Top Five Wednesday/ Historical Fiction

So my friend Stephaine is not posting any prompts for the time being. So when I saw there were five WW2 historical fiction free, which is rare for me, the other side of the coin is that they are chucky, but I still want to share them with you.

Goodreads Blurb:

Northern Greece, December 1940. Neither Maria nor the young Greek Air Force officer she meets can imagine how their lives will become so intertwined. As the war rages and keeps them apart, they each strive to defeat the enemy and liberate their motherland always living in hope that they will be together again one day. As their various missions take them through the Middle East to the African continent and then to wartime Italy, they struggle to keep in touch across the theatre of war. They will experience tragedy and sacrifice, success and adventure but unforeseen events on their chosen paths will pull them further away from each other until they finally meet again…

This historical narrative is a fascinating and true story of romance and heroism during the Second World War and the Greek Civil War that followed it, told from two perspectives, that of Maria and the Air Force Officer. There have been many accounts of such wartime heroism but this story is unique in its scope and personal detail. These two young people, both committed to their ideals, struggled to help liberate their country from the outside. They both faced loneliness and uncertainty, seeking out companionship but always hoping to find each other again. Maria’s account, taken from her personal notebooks, is shocking and unforgettable but her story is also an inspiring example of bravery and endurance. The author, Maria’s Greek flying officer, describes his own story of capture on Crete, his imprisonment and escape to join foreign squadrons to fight for the liberation of Greece. His recollections of his experience as a pilot and navigator during wartime and beyond are threaded through with humour and insight.
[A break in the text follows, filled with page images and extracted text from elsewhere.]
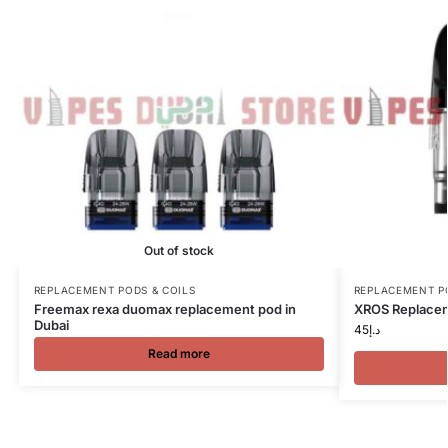
Out of stock
REPLACEMENT PODS & COILS
REPLACEMENT P
Freemax rexa duomax replacement pod in
XROS Replacem
Dubai
45
د.إ
Read more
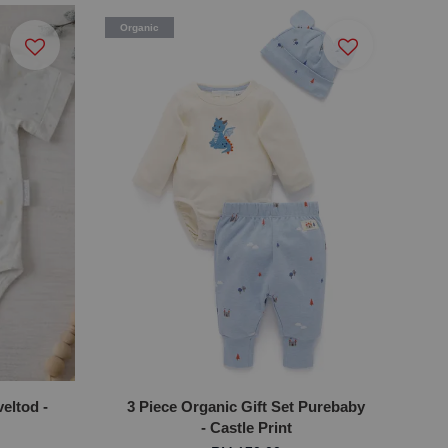
Organic
eltod -
3 Piece Organic Gift Set Purebaby
- Castle Print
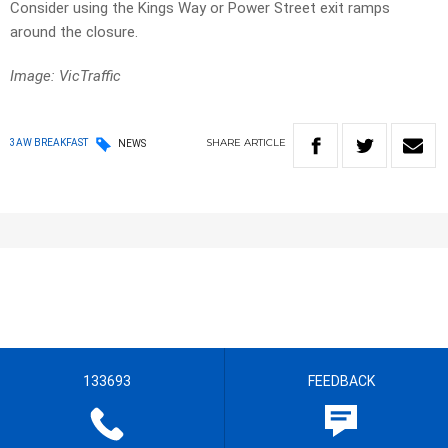
Consider using the Kings Way or Power Street exit ramps
around the closure.
Image: VicTraffic
SHARE
ARTICLE
3AW BREAKFAST
NEWS
133693
FEEDBACK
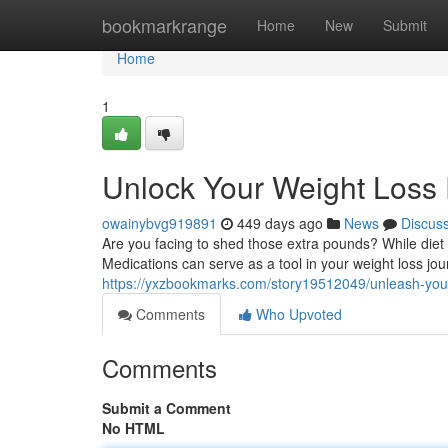
Home
bookmarkrange
Home
New
Submit
Home
1
Unlock Your Weight Loss P
owainybvg919891
449 days ago
News
Discus
Are you facing to shed those extra pounds? While diet
Medications can serve as a tool in your weight loss jou
https://yxzbookmarks.com/story19512049/unleash-your-
Comments
Who Upvoted
Comments
Submit a Comment
No HTML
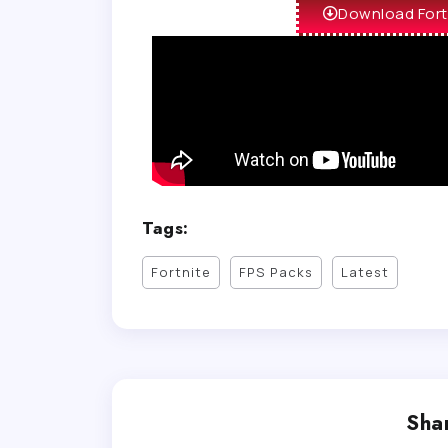
Download Fort
Tags:
Fortnite
FPS Packs
Latest
Shar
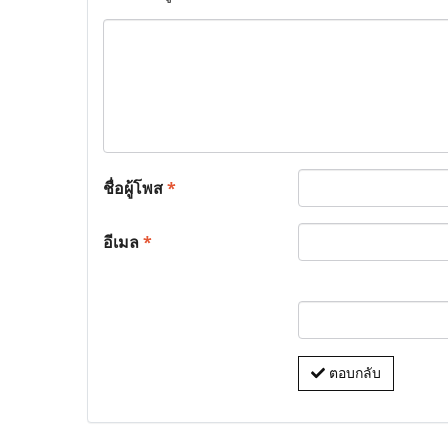
ชื่อผู้โพส
*
อีเมล
*
ตอบกลับ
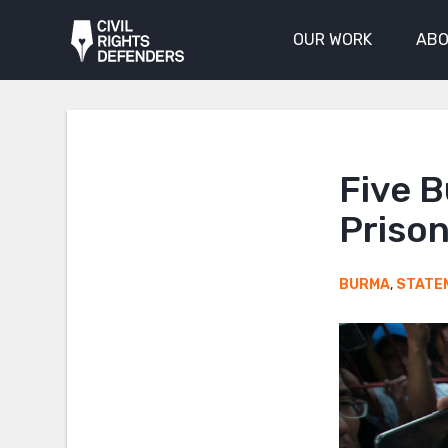
OUR WORK
ABO
Five 
Prison
BURMA
,
STATE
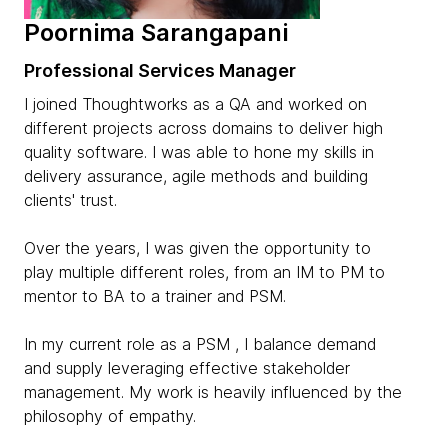
Poornima Sarangapani
Professional Services Manager
I joined Thoughtworks as a QA and worked on
different projects across domains to deliver high
quality software. I was able to hone my skills in
delivery assurance, agile methods and building
clients' trust.
Over the years, I was given the opportunity to
play multiple different roles, from an IM to PM to
mentor to BA to a trainer and PSM.
In my current role as a PSM , I balance demand
and supply leveraging effective stakeholder
management. My work is heavily influenced by the
philosophy of empathy.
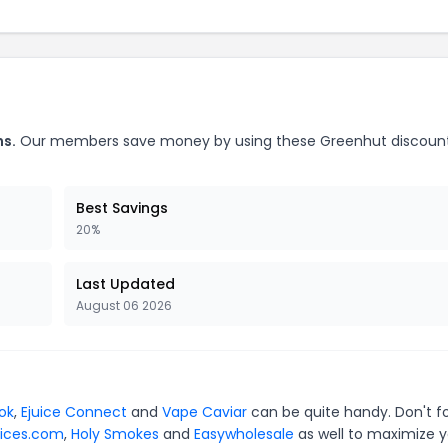
ns.
Our members save money by using these Greenhut discoun
Best Savings
20%
Last Updated
August 06 2026
ok
,
Ejuice Connect
and
Vape Caviar
can be quite handy. Don't f
ices.com
,
Holy Smokes
and
Easywholesale
as well to maximize y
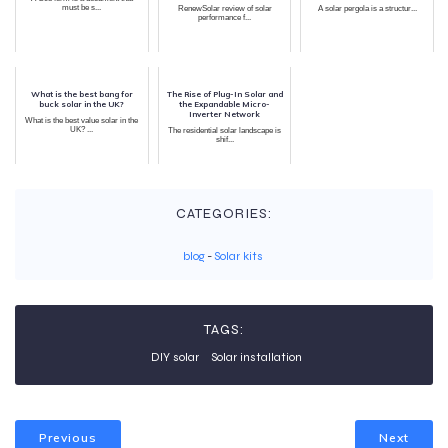
must be s...
RenewSolar review of solar
A solar pergola is a structur...
performance f...
What is the best bang for
The Rise of Plug-In Solar and
buck solar in the UK?
the Expandable Micro-
Inverter Network
What is the best value solar in the
UK? ...
The residential solar landscape is
shif...
CATEGORIES:
blog
-
Solar kits
TAGS:
DIY solar
Solar installation
Previous
Next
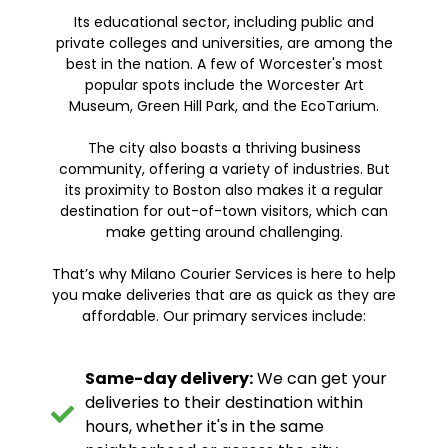
Its educational sector, including public and
private colleges and universities, are among the
best in the nation. A few of Worcester's most
popular spots include the Worcester Art
Museum, Green Hill Park, and the EcoTarium.
The city also boasts a thriving business
community, offering a variety of industries. But
its proximity to Boston also makes it a regular
destination for out-of-town visitors, which can
make getting around challenging.
That’s why Milano Courier Services is here to help
you make deliveries that are as quick as they are
affordable. Our primary services include:
Same-day delivery:
We can get your
deliveries to their destination within
hours, whether it's in the same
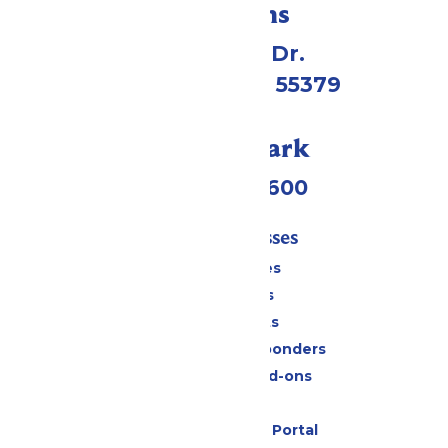
Directions
1 Valleyfair Dr.
Shakopee, MN 55379
Call Our Park
(952) 445-7600
Tickets & Passes
Season Passes
Daily Tickets
Group Tickets
Military & First Responders
Upgrades and Add-ons
Gift Cards
Six Flags Payment Portal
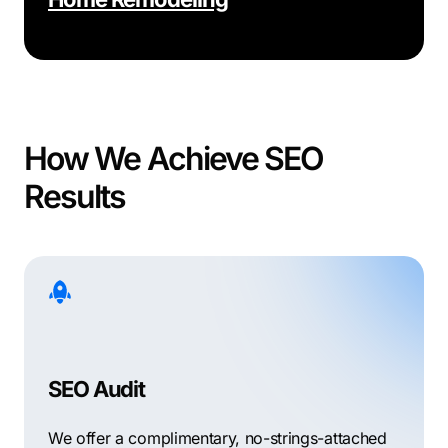
How We Achieve SEO
Results
SEO Audit
We offer a complimentary, no-strings-attached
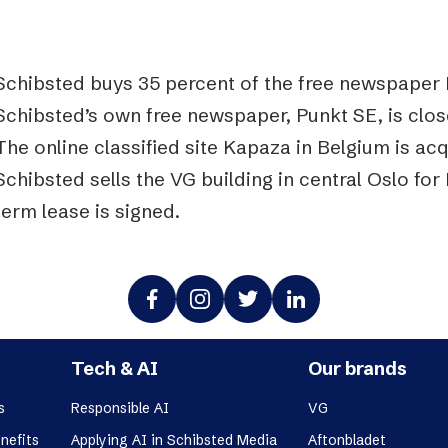
Schibsted buys 35 percent of the free newspaper 
Schibsted’s own free newspaper, Punkt SE, is clo
The online classified site Kapaza in Belgium is ac
Schibsted sells the VG building in central Oslo for 
term lease is signed.
Tech & AI
Our brands
s
Responsible AI
VG
nefits
Applying AI in Schibsted Media
Aftonbladet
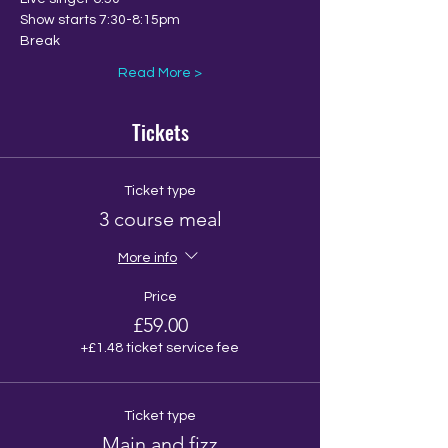
Show starts 7:30-8:15pm
Break
Read More >
Tickets
Ticket type
3 course meal
More info
Price
£59.00
+£1.48 ticket service fee
Ticket type
Main and fizz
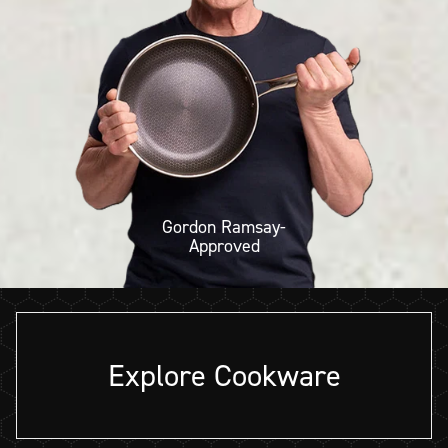
Gordon Ramsay-
Approved
Explore Cookware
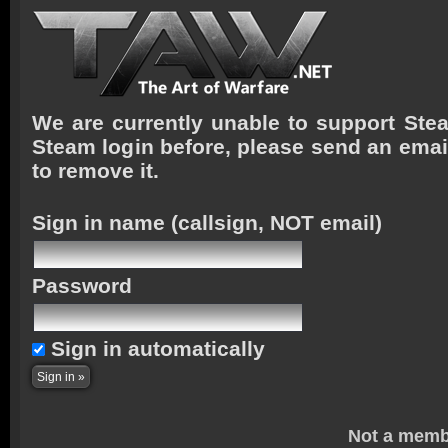
We are currently unable to support Stea
Steam login before, please send an emai
to remove it.
Sign in name
(callsign, NOT email)
Password
Sign in automatically
Not a memb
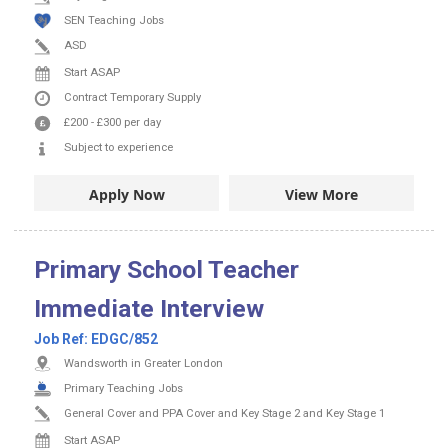
SEN Teaching Jobs
ASD
Start ASAP
Contract
Temporary Supply
£200
-
£300
per day
Subject to experience
Apply Now
View More
Primary School Teacher
Immediate Interview
Job Ref:
EDGC/852
Wandsworth in Greater London
Primary Teaching Jobs
General Cover and PPA Cover and Key Stage 2 and Key Stage 1
Start ASAP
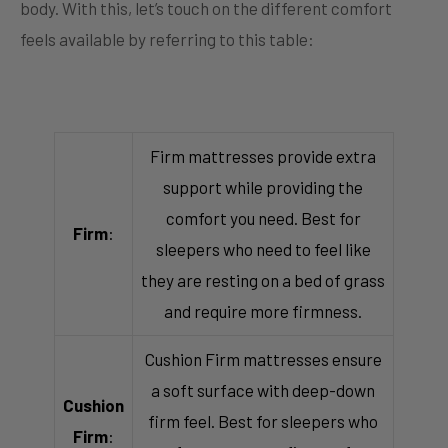
body. With this, let’s touch on the different comfort
feels available by referring to this table:
Firm mattresses provide extra
support while providing the
comfort you need. Best for
Firm
:
sleepers who need to feel like
they are resting on a bed of grass
and require more firmness.
Cushion Firm mattresses ensure
a soft surface with deep-down
Cushion
firm feel. Best for sleepers who
Firm
:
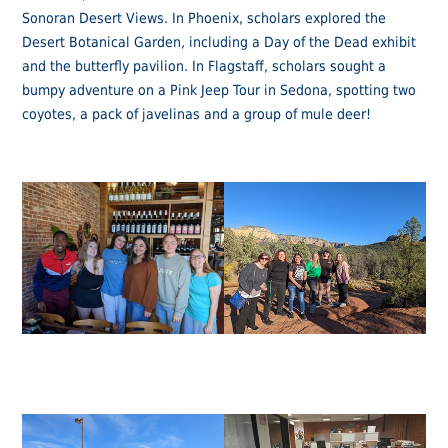
Sonoran Desert Views. In Phoenix, scholars explored the
Desert Botanical Garden, including a Day of the Dead exhibit
and the butterfly pavilion. In Flagstaff, scholars sought a
bumpy adventure on a Pink Jeep Tour in Sedona, spotting two
coyotes, a pack of javelinas and a group of mule deer!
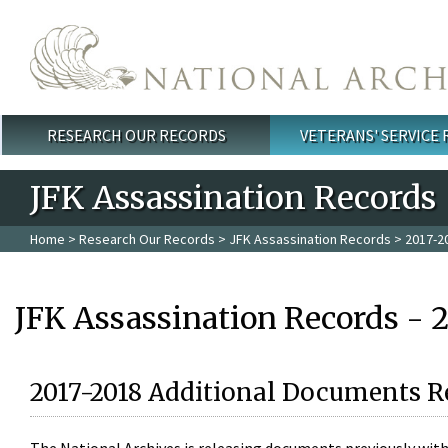
Skip to main content
RESEARCH OUR RECORDS
VETERANS' SERVICE
Main menu
JFK Assassination Records
Home
>
Research Our Records
>
JFK Assassination Records
> 2017-2
JFK Assassination Records - 
2017-2018 Additional Documents R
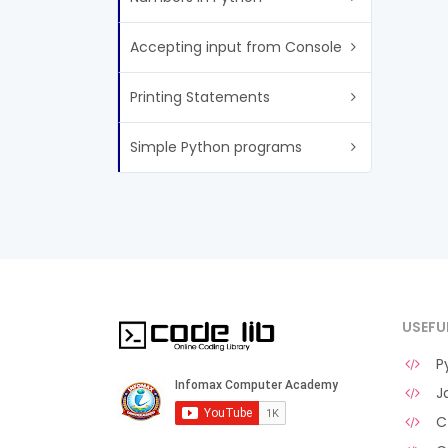
Accepting input from Console
Printing Statements
Simple Python programs
USEFU
Py
Ja
C 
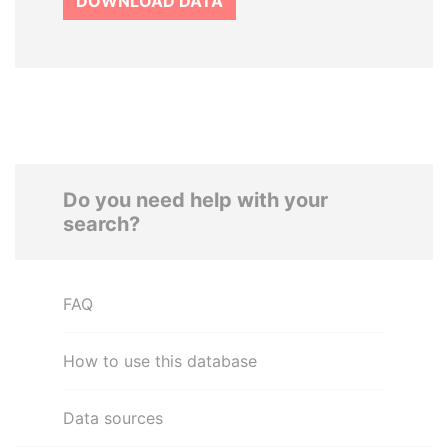
DOWNLOAD DATA
Do you need help with your
search?
FAQ
How to use this database
Data sources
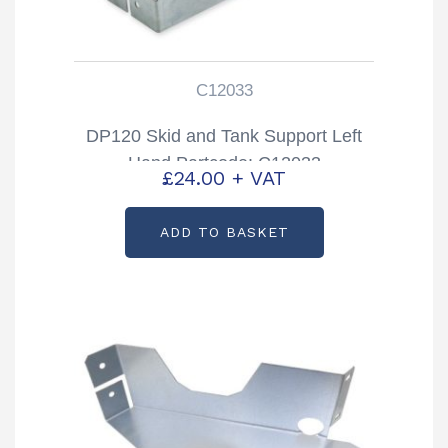
C12033
DP120 Skid and Tank Support Left
Hand Partcode: C12033
£
24.00
+ VAT
ADD TO BASKET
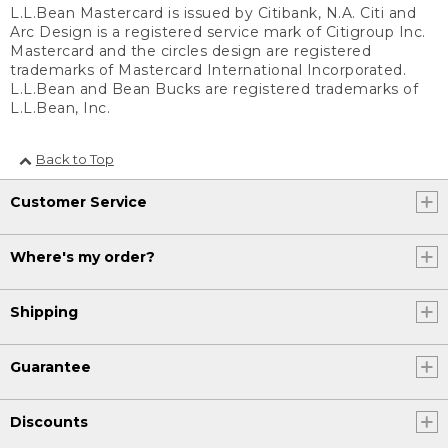
L.L.Bean Mastercard is issued by Citibank, N.A. Citi and
Arc Design is a registered service mark of Citigroup Inc.
Mastercard and the circles design are registered
trademarks of Mastercard International Incorporated.
L.L.Bean and Bean Bucks are registered trademarks of
L.L.Bean, Inc.
Back to Top
Customer Service
Where's my order?
Shipping
Guarantee
Discounts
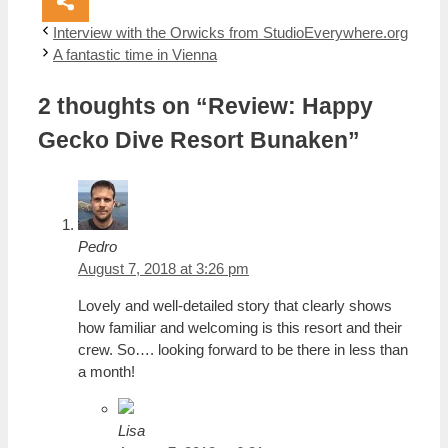
Interview with the Orwicks from StudioEverywhere.org
A fantastic time in Vienna
2 thoughts on “Review: Happy
Gecko Dive Resort Bunaken”
Pedro
August 7, 2018 at 3:26 pm
Lovely and well-detailed story that clearly shows
how familiar and welcoming is this resort and their
crew. So…. looking forward to be there in less than
a month!
Lisa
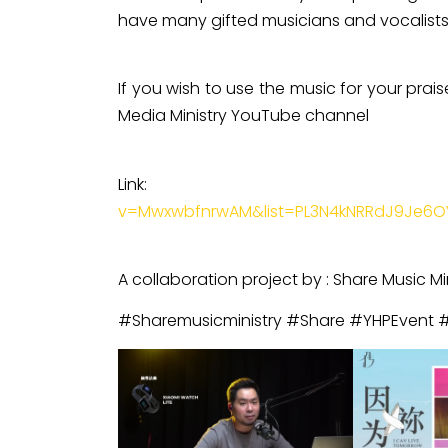
have many gifted musicians and vocalists 
If you wish to use the music for your prai
Media Ministry YouTube channel
Lin
v=MwxwbfnrwAM&list=PL3N4kNRRdJ9Je6O
A collaboration project by : Share Music Mi
#Sharemusicministry #Share #YHPEvent 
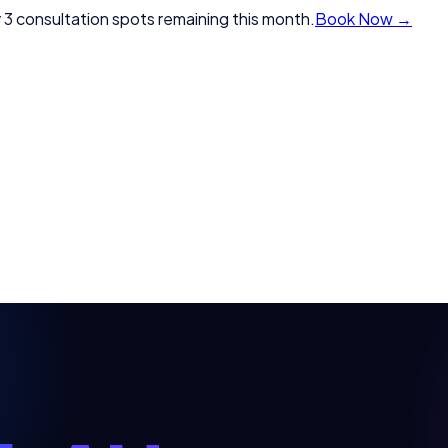
 3 consultation spots remaining this month.
Book Now →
As their two stories intertwine and move beyond the war years, their thoughts and dreams give them both hope and propel them forward in their lives.

Goodreads Blurb:

Warsaw, 1943. The city is a cage. And someone inside the resistance is holding the key for the enemy.
Tadeusz Wrona has been lying for three years.
A former Polish intelligence officer, he plays the most dangerous game in occupied Warsaw — feeding the Gestapo carefully measured scraps of intelligence to protect the resistance operations that matter most. Every Thursday, he sits across from his German handler at a café and plays chess. Every Thursday, he decides who lives and who dies. The arithmetic always balances. Until it doesn’t.
When a shadowy agent codenamed SOWA — the Owl — begins leaking real intelligence to the Germans, resistance networks fall one after another. Nine cells. Dozens dead. And the countdown to the planned Warsaw Uprising — forty thousand hidden fighters, one chance to reclaim the city — is running.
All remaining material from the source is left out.